[Saved entries]
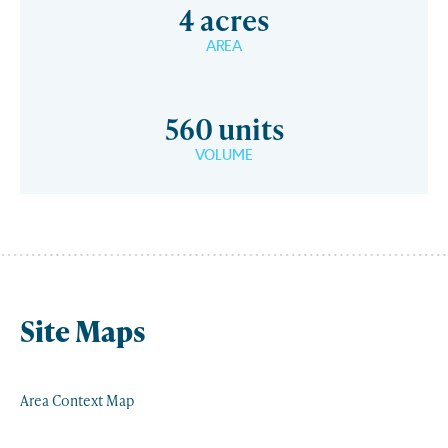
4 acres
AREA
560 units
VOLUME
Site Maps
Area Context Map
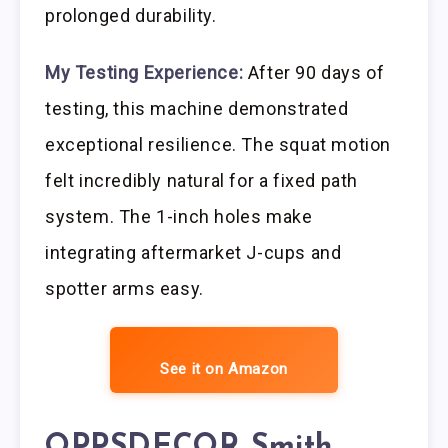
prolonged durability.
My Testing Experience:
After 90 days of
testing, this machine demonstrated
exceptional resilience. The squat motion
felt incredibly natural for a fixed path
system. The 1-inch holes make
integrating aftermarket J-cups and
spotter arms easy.
See it on Amazon
OPPSDECOR Smith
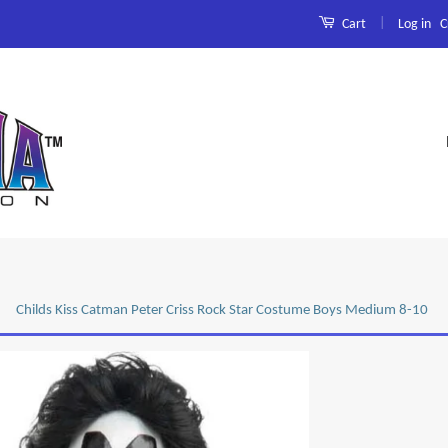
|
Log in
C
Cart
Childs Kiss Catman Peter Criss Rock Star Costume Boys Medium 8-10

Directions:
Omit the pictures. Repeat the rest of the data exactly.

Exercise answer:
4 acres
AREA
560 units
VOLUME
Site Maps
Area Context Map
prolonged durability.
My Testing Experience:
After 90 days of
testing, this machine demonstrated
exceptional resilience. The squat motion
felt incredibly natural for a fixed path
system. The 1-inch holes make
integrating aftermarket J-cups and
spotter arms easy.
See it on Amazon
OPPSDECOR Smith
|
Log in
C
Cart
Childs Kiss Catman Peter Criss Rock Star Costume Boys Medium 8-10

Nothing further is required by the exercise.